Exercise input -
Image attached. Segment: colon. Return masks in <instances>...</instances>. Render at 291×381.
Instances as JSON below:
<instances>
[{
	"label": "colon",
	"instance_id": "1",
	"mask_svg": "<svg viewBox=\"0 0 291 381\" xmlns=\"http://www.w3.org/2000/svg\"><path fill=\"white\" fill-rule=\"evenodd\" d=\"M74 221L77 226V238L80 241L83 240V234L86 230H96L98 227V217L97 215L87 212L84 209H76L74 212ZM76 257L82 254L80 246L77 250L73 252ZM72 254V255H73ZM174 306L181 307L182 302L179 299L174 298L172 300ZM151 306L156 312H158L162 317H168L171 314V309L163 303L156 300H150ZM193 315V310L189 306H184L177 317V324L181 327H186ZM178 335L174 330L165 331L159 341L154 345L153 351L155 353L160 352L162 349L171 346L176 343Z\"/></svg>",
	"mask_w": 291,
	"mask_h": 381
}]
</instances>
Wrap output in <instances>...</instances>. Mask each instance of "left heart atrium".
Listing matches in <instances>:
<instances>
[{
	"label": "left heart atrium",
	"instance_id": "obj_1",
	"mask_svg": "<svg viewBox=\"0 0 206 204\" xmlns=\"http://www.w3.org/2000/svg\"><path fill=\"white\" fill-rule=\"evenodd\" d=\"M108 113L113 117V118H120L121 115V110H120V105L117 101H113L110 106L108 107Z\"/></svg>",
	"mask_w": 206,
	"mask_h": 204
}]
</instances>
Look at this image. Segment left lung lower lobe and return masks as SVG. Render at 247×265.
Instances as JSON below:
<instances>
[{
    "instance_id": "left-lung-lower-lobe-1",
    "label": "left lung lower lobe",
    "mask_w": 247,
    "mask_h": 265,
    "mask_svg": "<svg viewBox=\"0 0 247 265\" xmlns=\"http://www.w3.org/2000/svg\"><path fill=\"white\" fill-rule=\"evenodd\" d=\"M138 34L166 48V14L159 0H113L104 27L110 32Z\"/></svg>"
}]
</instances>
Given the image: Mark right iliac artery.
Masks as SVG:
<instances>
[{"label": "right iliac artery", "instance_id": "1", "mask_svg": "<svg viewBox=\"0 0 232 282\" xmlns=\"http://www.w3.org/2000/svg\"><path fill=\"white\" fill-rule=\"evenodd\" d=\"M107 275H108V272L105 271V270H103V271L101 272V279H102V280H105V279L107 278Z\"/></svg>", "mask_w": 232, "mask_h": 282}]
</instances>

Your goal - Each line of the data is to be output exactly, with none skipped.

Result of this exercise -
Image attached. Segment: colon. Return masks in <instances>...</instances>. Render at 291×381.
Instances as JSON below:
<instances>
[{
	"label": "colon",
	"instance_id": "1",
	"mask_svg": "<svg viewBox=\"0 0 291 381\" xmlns=\"http://www.w3.org/2000/svg\"><path fill=\"white\" fill-rule=\"evenodd\" d=\"M74 221L77 226V238L80 241L83 240V234L86 230H96L98 227V217L97 215L87 212L84 209H76L74 212ZM76 257L82 254L80 246L77 250L73 252ZM72 254V255H73ZM174 306L181 307L182 302L179 299L174 298L172 300ZM151 306L156 312H158L162 317H168L171 314V309L163 303L156 300H150ZM193 315V310L189 306H184L177 317V324L181 327H186ZM178 335L174 330L165 331L159 341L154 345L153 351L155 353L160 352L162 349L171 346L176 343Z\"/></svg>",
	"mask_w": 291,
	"mask_h": 381
}]
</instances>
Wrap output in <instances>...</instances>. Mask each instance of "left heart atrium".
Listing matches in <instances>:
<instances>
[{
	"label": "left heart atrium",
	"instance_id": "obj_1",
	"mask_svg": "<svg viewBox=\"0 0 206 204\" xmlns=\"http://www.w3.org/2000/svg\"><path fill=\"white\" fill-rule=\"evenodd\" d=\"M108 113L113 117V118H120L121 115V110H120V105L117 101H113L110 106L108 107Z\"/></svg>",
	"mask_w": 206,
	"mask_h": 204
}]
</instances>
Look at this image. Segment left lung lower lobe and return masks as SVG. Render at 247×265.
Instances as JSON below:
<instances>
[{
    "instance_id": "left-lung-lower-lobe-1",
    "label": "left lung lower lobe",
    "mask_w": 247,
    "mask_h": 265,
    "mask_svg": "<svg viewBox=\"0 0 247 265\" xmlns=\"http://www.w3.org/2000/svg\"><path fill=\"white\" fill-rule=\"evenodd\" d=\"M138 34L166 48V14L159 0H113L104 27L110 32Z\"/></svg>"
}]
</instances>
Given the image: Mark right iliac artery.
Masks as SVG:
<instances>
[{"label": "right iliac artery", "instance_id": "1", "mask_svg": "<svg viewBox=\"0 0 232 282\" xmlns=\"http://www.w3.org/2000/svg\"><path fill=\"white\" fill-rule=\"evenodd\" d=\"M107 275H108V272L105 271V270H103V271L101 272V279H102V280H105V279L107 278Z\"/></svg>", "mask_w": 232, "mask_h": 282}]
</instances>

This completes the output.